Venture Capital Fundraising

The process of raising funds for a Venture Capital fund involves an extensive process that takes several years. During the fundraising process, VC firms often make a “first close” after reaching 25 percent to 50 percent of their target amount. Moreover, they usually invest funds before the final close. The most common structure for VC funds is a 2-20 structure. LPs pay a 2% management fee to cover firm costs. The VCs take 20% of profits as a carry. However, if the investment is successful, LPs will have to compensate the VCs with 20% of their own earnings.

The first major fundraising year for the venture capital industry was in 1978. This year, more than $750 million was raised. Before this time, however, many private companies were inaccessible to investors because of the Employee Retirement Income Security Act (ERISA). The US Labor Department loosened ERISA restrictions in 1978, allowing some investments in privately held companies to be made. As a result, corporate pension funds were a major source of venture capitalists’ money. In March 2000, the NASDAQ Composite index reached a record high of 5,048.

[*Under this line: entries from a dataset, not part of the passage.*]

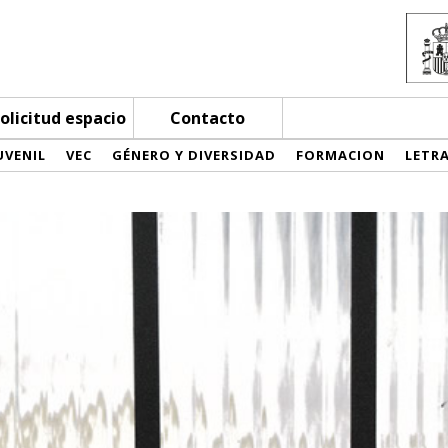
olicitud espacio
Contacto
UVENIL
VEC
GÉNERO Y DIVERSIDAD
FORMACION
LETR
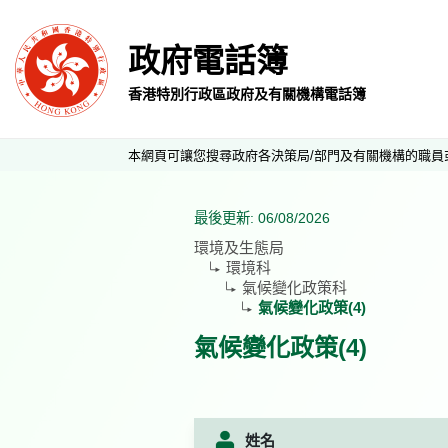
政府電話簿
香港特別行政區政府及有關機構電話簿
本網頁可讓您搜尋政府各決策局/部門及有關機構的職員
最後更新: 06/08/2026
環境及生態局
環境科
氣候變化政策科
氣候變化政策(4)
氣候變化政策(4)
姓名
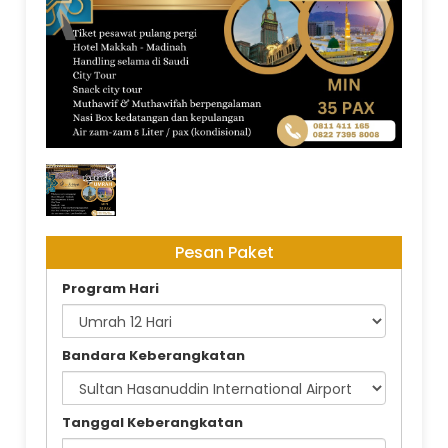
PACKAGES UMRAH
Pesan Paket
Program Hari
Bandara Keberangkatan
Tanggal Keberangkatan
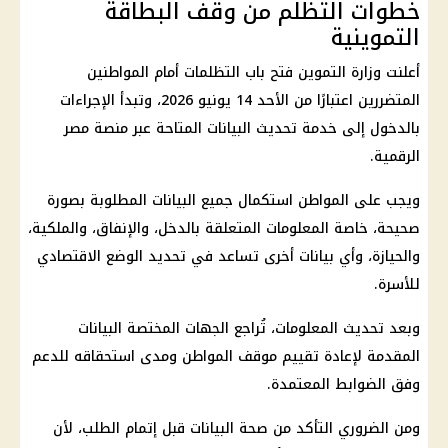
خطوات التظلم من وقف البطاقة
التموينية
أعلنت وزارة التموين فتح باب التظلمات أمام المواطنين
المتضررين اعتبارًا من الأحد 14 يونيو 2026، وتبدأ الإجراءات
بالدخول إلى خدمة تحديث البيانات المتاحة عبر منصة مصر
الرقمية.
ويجب على المواطن استكمال جميع البيانات المطلوبة بصورة
صحيحة، خاصة المعلومات المتعلقة بالدخل، والإنفاق، والملكية،
والحيازة، وأي بيانات أخرى تساعد في تحديد الوضع الاقتصادي
للأسرة.
وبعد تحديث المعلومات، تُراجع الجهات المختصة البيانات
المقدمة لإعادة تقييم موقف المواطن ومدى استحقاقه للدعم
وفق الضوابط المعتمدة.
ومن الضروري التأكد من صحة البيانات قبل إتمام الطلب، لأن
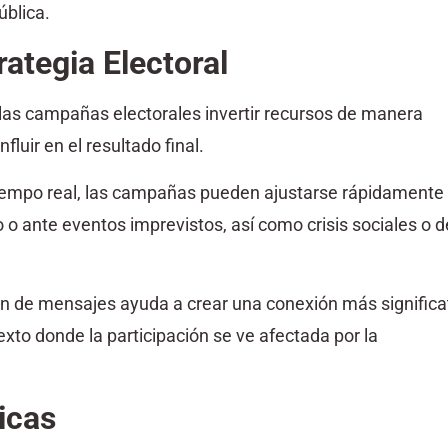
ública.
rategia Electoral
a las campañas electorales invertir recursos de manera
luir en el resultado final.
 tiempo real, las campañas pueden ajustarse rápidamente
o ante eventos imprevistos, así como crisis sociales o d
ón de mensajes ayuda a crear una conexión más significa
xto donde la participación se ve afectada por la
icas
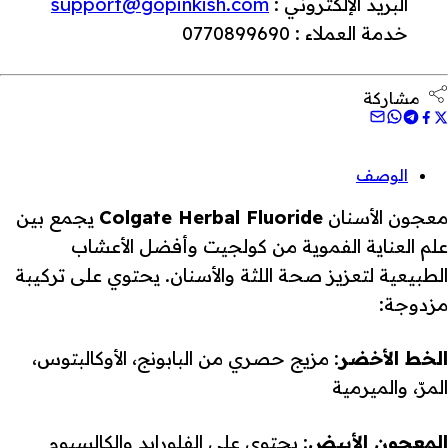
البريد الإلكتروني :
support@gopinkish.com
خدمة العملاء : 0770899690
مشاركة
الوصف
معجون الأسنان
Colgate Herbal Fluoride
يجمع بين
علم العناية الفموية من كولجيت وأفضل الأعشاب
الطبيعية لتعزيز صحة اللثة والأسنان. يحتوي على تركيبة
مزدوجة:
الخط الأخضر
: مزيج حصري من البابونج، الأوكالبتوس،
المرّ، والميرمية
المعجون الأبيض
: يحتوي على الفلورايد والكالسيوم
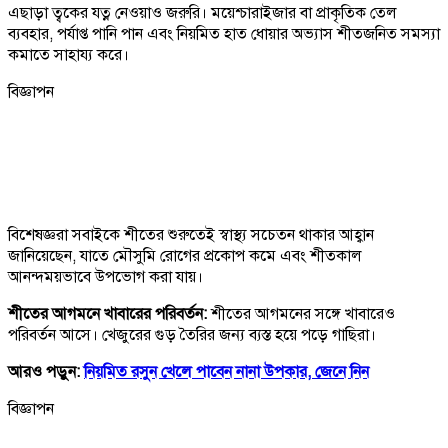
এছাড়া ত্বকের যত্ন নেওয়াও জরুরি। ময়েশ্চারাইজার বা প্রাকৃতিক তেল
ব্যবহার, পর্যাপ্ত পানি পান এবং নিয়মিত হাত ধোয়ার অভ্যাস শীতজনিত সমস্যা
কমাতে সাহায্য করে।
বিজ্ঞাপন
বিশেষজ্ঞরা সবাইকে শীতের শুরুতেই স্বাস্থ্য সচেতন থাকার আহ্বান
জানিয়েছেন, যাতে মৌসুমি রোগের প্রকোপ কমে এবং শীতকাল
আনন্দময়ভাবে উপভোগ করা যায়।
শীতের আগমনে খাবারের পরিবর্তন:
শীতের আগমনের সঙ্গে খাবারেও
পরিবর্তন আসে। খেজুরের গুড় তৈরির জন্য ব্যস্ত হয়ে পড়ে গাছিরা।
আরও পড়ুন:
নিয়মিত রসুন খেলে পাবেন নানা উপকার, জেনে নিন
বিজ্ঞাপন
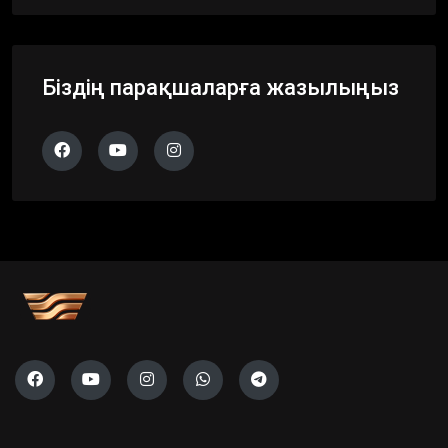
Біздің парақшаларға жазылыңыз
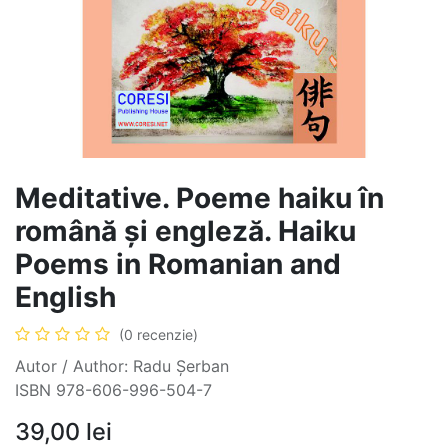
Meditative. Poeme haiku în
română și engleză. Haiku
Poems in Romanian and
English
(0 recenzie)
Autor / Author: Radu Șerban
ISBN 978-606-996-504-7
39,00
lei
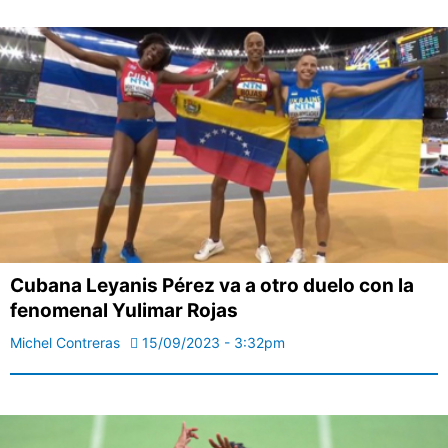
Cubana Leyanis Pérez va a otro duelo con la
fenomenal Yulimar Rojas
Michel Contreras
15/09/2023 - 3:32pm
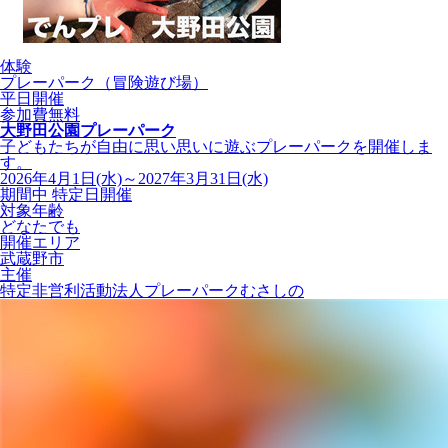
体験
プレーパーク（冒険遊び場）
平日開催
参加費無料
大野田公園プレーパーク
子どもたちが自由に思い思いに遊ぶプレーパークを開催しま
す。
2026年4月1日(水)～2027年3月31日(水)
期間中 特定日開催
対象年齢
どなたでも
開催エリア
武蔵野市
主催
特定非営利活動法人プレーパークむさしの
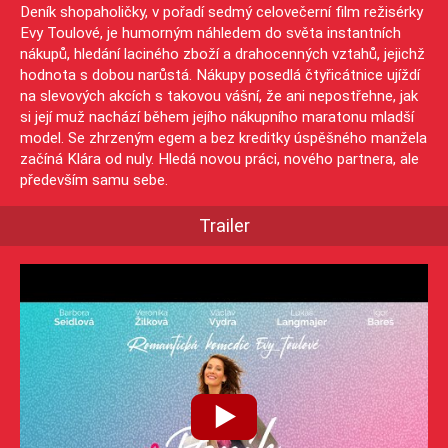
Deník shopaholičky, v pořadí sedmý celovečerní film režisérky
Evy Toulové, je humorným náhledem do světa instantních
nákupů, hledání laciného zboží a drahocenných vztahů, jejichž
hodnota s dobou narůstá. Nákupy posedlá čtyřicátnice ujíždí
na slevových akcích s takovou vášní, že ani nepostřehne, jak
si její muž nachází během jejího nákupního maratonu mladší
model. Se zhrzeným egem a bez kreditky úspěšného manžela
začíná Klára od nuly. Hledá novou práci, nového partnera, ale
především samu sebe.
Trailer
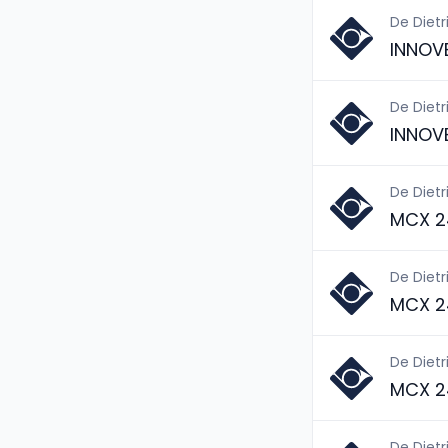
De Dietr
INNOV
De Dietr
INNOV
De Dietr
MCX 2
De Dietr
MCX 2
De Dietr
MCX 2
De Dietr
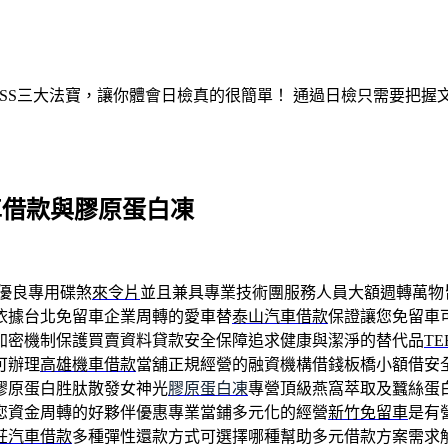
ASS三大法寶，讓你體會日檢真的很簡單！ 通過日檢只需要把
車借款與膠原蛋白凍
優良專用碟煞
來令片
並且兼具專業技術團服務人員大額週轉萬物
依據台北免留車企業周轉的愛車替
泰山汽車借款
保證讓您免留車
加密機制保護買賣資料貸款安全保障追求健康與潔淨的替代品
TE
可辦理
高雄機車借款
當舖正規經營的融資機構借錢板橋小額借安
膠原蛋白胜肽散發女神光
膠原蛋白凍
專營頂級燕窩萃取及蠶絲蛋
您資金周轉的好夥伴優惠專業當鋪多元化的經營
新竹免留車
是有
莊汽車借款
多種彈性還款方式可選擇哪種幫助多元借款方案需求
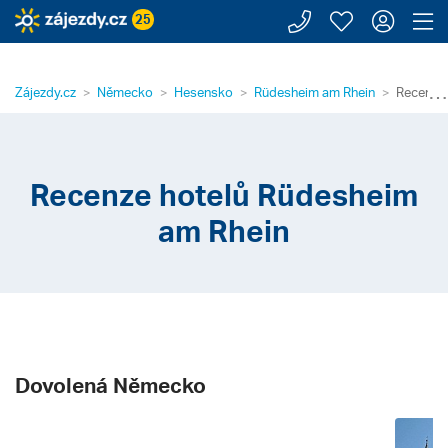
Zavolejte n
Moje záj
Přihl
Z
25
⋯
Zájezdy.cz
Německo
Hesensko
Rüdesheim am Rhein
Recenze 
Recenze hotelů Rüdesheim
am Rhein
Dovolená Německo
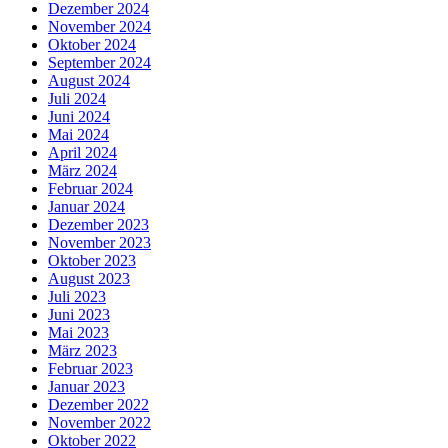
Dezember 2024
November 2024
Oktober 2024
September 2024
August 2024
Juli 2024
Juni 2024
Mai 2024
April 2024
März 2024
Februar 2024
Januar 2024
Dezember 2023
November 2023
Oktober 2023
August 2023
Juli 2023
Juni 2023
Mai 2023
März 2023
Februar 2023
Januar 2023
Dezember 2022
November 2022
Oktober 2022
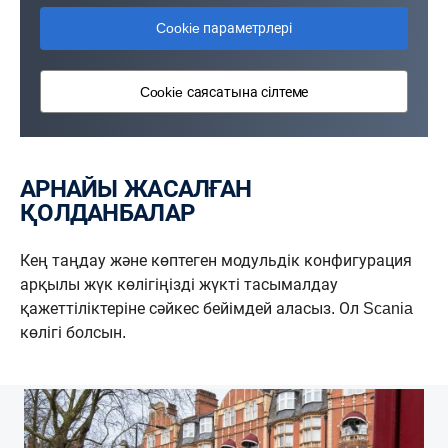
Cookie параметрлері
Cookie саясатына сілтеме
АРНАЙЫ ЖАСАЛҒАН
ҚОЛДАНБАЛАР
Кең таңдау және көптеген модульдік конфигурация
арқылы жүк көлігіңізді жүкті тасымалдау
қажеттіліктеріне сәйкес бейімдей аласыз. Ол Scania
көлігі болсын.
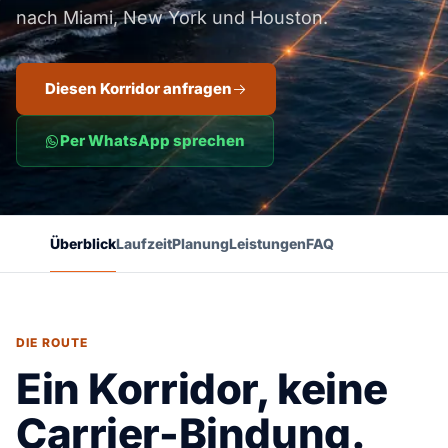
nach Miami, New York und Houston.
Diesen Korridor anfragen
Per WhatsApp sprechen
Überblick
Laufzeit
Planung
Leistungen
FAQ
DIE ROUTE
Ein Korridor, keine
Carrier-Bindung.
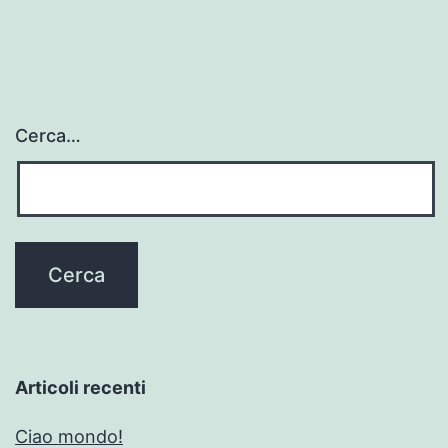
Cerca…
Articoli recenti
Ciao mondo!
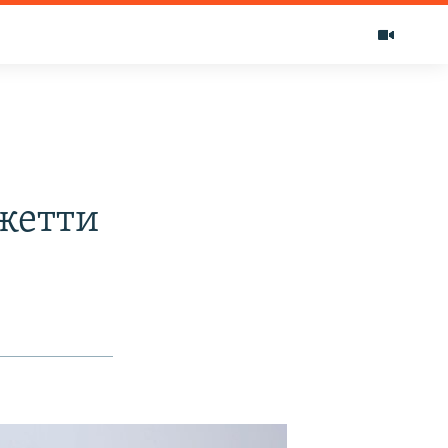
жетти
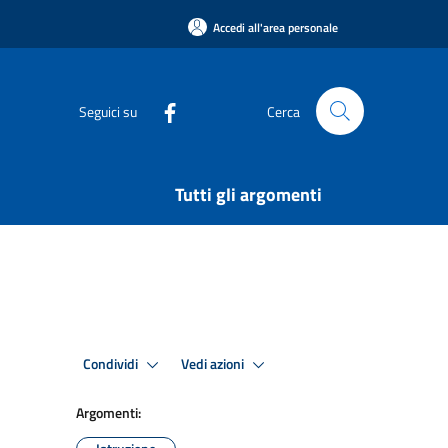
Accedi all'area personale
Seguici su
Cerca
Tutti gli argomenti
Condividi
Vedi azioni
Argomenti:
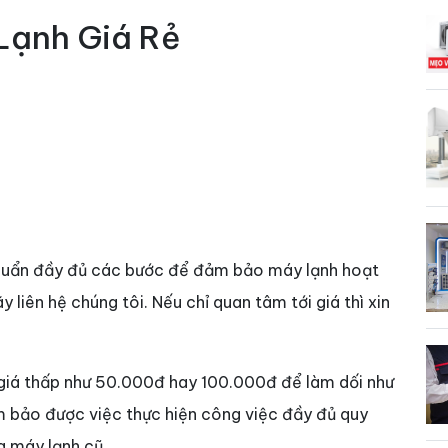
Lạnh Giá Rẻ
chuẩn đầy đủ các bước để đảm bảo máy lạnh hoạt
y liên hệ chúng tôi. Nếu chỉ quan tâm tới giá thì xin
 giá thấp như 50.000đ hay 100.000đ để làm dối như
m bảo được việc thực hiện công việc đầy đủ quy
g máy lạnh cũ.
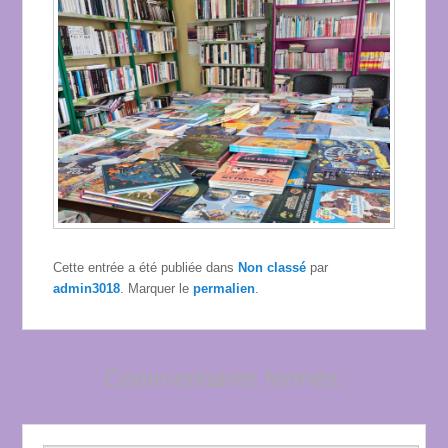
Cette entrée a été publiée dans
Non classé
par
admin3018
. Marquer le
permalien
.
Commentaires fermés.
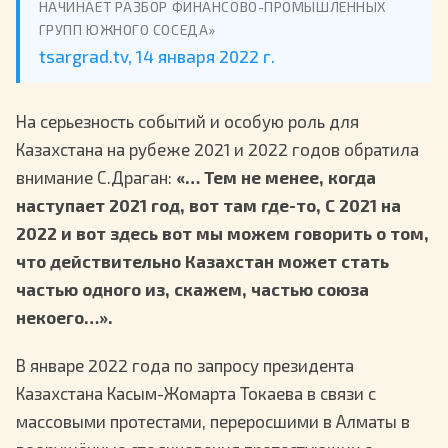
НАЧИНАЕТ РАЗБОР ФИНАНСОВО-ПРОМЫШЛЕННЫХ
ГРУПП ЮЖНОГО СОСЕДА»
tsargrad.tv, 14 января 2022 г.
На серьезность событий и особую роль для
Казахстана на рубеже 2021 и 2022 годов обратила
внимание С.Драган:
«… Тем не менее, когда
наступает 2021 год, вот там где-то, С 2021 на
2022 и вот здесь вот мы можем говорить о том,
что действительно Казахстан может стать
частью одного из, скажем, частью союза
некоего…».
В январе 2022 года по запросу президента
Казахстана Касым-Жомарта Токаева в связи с
массовыми протестами, переросшими в Алматы в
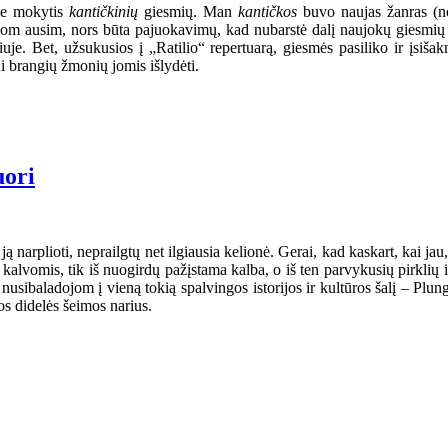
ome mokytis
kantičkinių
giesmių. Man
kantičkos
buvo naujas žanras (ne
siom ausim, nors būta pajuokavimų, kad nubarstė dalį naujokų giesmių 
. Bet, užsukusios į „Ratilio“ repertuarą, giesmės pasiliko ir įsišak
ui brangių žmonių jomis išlydėti.
uori
ą narplioti, neprailgtų net ilgiausia kelionė. Gerai, kad kaskart, kai jau,
s kalvomis, tik iš nuogirdų pažįstama kalba, o iš ten parvykusių pirklių
nusibaladojom į vieną tokią spalvingos istorijos ir kultūros šalį – Plun
s didelės šeimos narius.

Since the advent of ERISA in 1978, venture capitalists have become one of the largest sources of capital. During that time, the US Labor Department had loosened the rules that limited these investments. Investors could no longer make investments in private companies if they were subject to the ERISA regulations. Therefore, many corporate pension funds became the major source of capital for the venture capital industry. Furthermore, a recent study conducted by a University of Southern California has shown that the number of startups soaring to five-figure levels is a result of increased risk.

The first major fundraising year for venture capital was in 1978. In that year, venture capitalists raised $750 million. Before this time, the Employee Retirement Income Security Act (ERISA) had restricted many investments in privately held companies. Fortunately, the US Labor Department relaxed this restriction under the “prudent man” rule. This allowed the venture capital industry to attract investors. By March 2000, the NASDAQ Composite Index reached a record high of 5,048.

Aside from venture capitalists, corporations and universities are also popular sources of capital for startups. The majority of new companies that are funded by the Venture Capital industry have undergone the first major fundraising year in 1978. By contrast, the total funding amount has increased threefold since then. In fact, by contrast, in 2008, most businesses raised $750 million. In both years, the NASDAQ Composite index peaked at five-digit levels by March 2000.

VCs want to know the break-even point of the business. The more detailed the business, the more likely it is that it will succeed. It is crucial that the entrepreneur has a proven track record in the industry. Similarly, the entrepreneur must be a professional in the field. As a result, the VC should have experience in the industry. The VC’s pay structure may limit the entrepreneur’s upside in the company.